SE Asia tests China's diplomatic creativity

Source:Global Times Published: 2013-10-10 0:28:02

Chinese Premier Li Keqiang (front) attends the 16th China-ASEAN leaders' meeting in Bandar Seri Begawan, Brunei, Oct. 9, 2013. (Xinhua/Liu Jiansheng)

Chinese Premier Li Keqiang kicked off his visit to Brunei yesterday to attend a series of meetings of the Association of Southeast Asian Nations (ASEAN) and the eighth East Asia summit. Premier Li's trip to the region immediately after President Xi Jinping's means visits or mutual visits between China and Southeast Asian nations except the Philippines have been held since the beginning of this year. The absence of US President Barack Obama from two summits in Southeast Asia because of the White House shutdown further projected China's position.

Obama once commented that China might be pleased to see his absence but the Chinese are not as naïve as Americans imagine. One absence does not mean an end to the US "pivot to Asia" strategy, and as a result the Chinese government has made thorough preparations to keep in "complicated touch" with the US in East Asia.

Both Beijing and Washington are supposed to accept each other's powerful presence in Southeast Asia. Thanks to its geopolitical influence in this region, China possesses certain advantages that the White House is envious of. Consequently, China has surpassed the US and become the largest trading partner of ASEAN.

However, the US "pivot to Asia" policy is a response to some concerns about China's rise in Southeast Asian countries whose assumption of the role in balancing the unprecedentedly rising power conforms to geopolitical rules.

What is important is that we should strive to maintain the relaxed atmosphere of the power game. China is committed to peaceful development and Chinese authorities are even reluctant to use phrases like "peaceful rise." Therefore, the two great powers should take time to address various thorny issues and concerns instead of urgently trying to determine the nature of each other's actions.

ASEAN has served as a top priority in China's diplomacy and played a dominant role in Asia's political architecture for a long time. Beijing's encouragement and assistance allows the association to give the fullest play to its role in Asia in the current stage, which would be impossible if China implemented "hegemonic" policies.
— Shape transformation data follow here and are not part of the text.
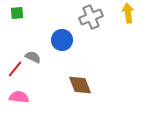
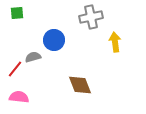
yellow arrow: moved 13 px left, 29 px down
gray cross: rotated 10 degrees clockwise
blue circle: moved 8 px left
gray semicircle: rotated 42 degrees counterclockwise
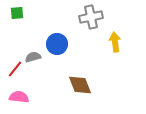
blue circle: moved 3 px right, 4 px down
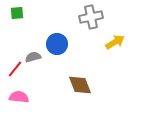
yellow arrow: rotated 66 degrees clockwise
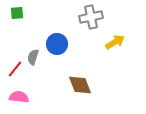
gray semicircle: rotated 56 degrees counterclockwise
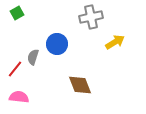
green square: rotated 24 degrees counterclockwise
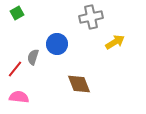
brown diamond: moved 1 px left, 1 px up
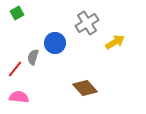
gray cross: moved 4 px left, 6 px down; rotated 20 degrees counterclockwise
blue circle: moved 2 px left, 1 px up
brown diamond: moved 6 px right, 4 px down; rotated 20 degrees counterclockwise
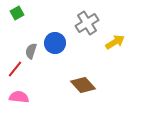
gray semicircle: moved 2 px left, 6 px up
brown diamond: moved 2 px left, 3 px up
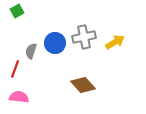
green square: moved 2 px up
gray cross: moved 3 px left, 14 px down; rotated 20 degrees clockwise
red line: rotated 18 degrees counterclockwise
Despite its island disputes with several ASEAN countries in the South China Sea, the Chinese government, with its self-evident power, has never seen confrontation as a major solution, but has always been stressing cooperation. Relevant claimants to islands in the South China Sea should also keep a low profile. Long-term peace and stability in this region will be foreseeable in the near future if they bear the larger picture in mind and take a rational attitude.

At the geopolitical forefront of China, Southeast Asia has a critical stake in the rising nation. Nevertheless, it also serves as a barrier in the wake of numerous historical disputes and current frictions. Keeping benign relations with countries in this area is a test for China's strategic building capacity and diplomatic efforts.

Beijing has to resort to innovative ways in its foreign policy to safeguard its sovereignty in the South China Sea while avoiding becoming an enemy of the region.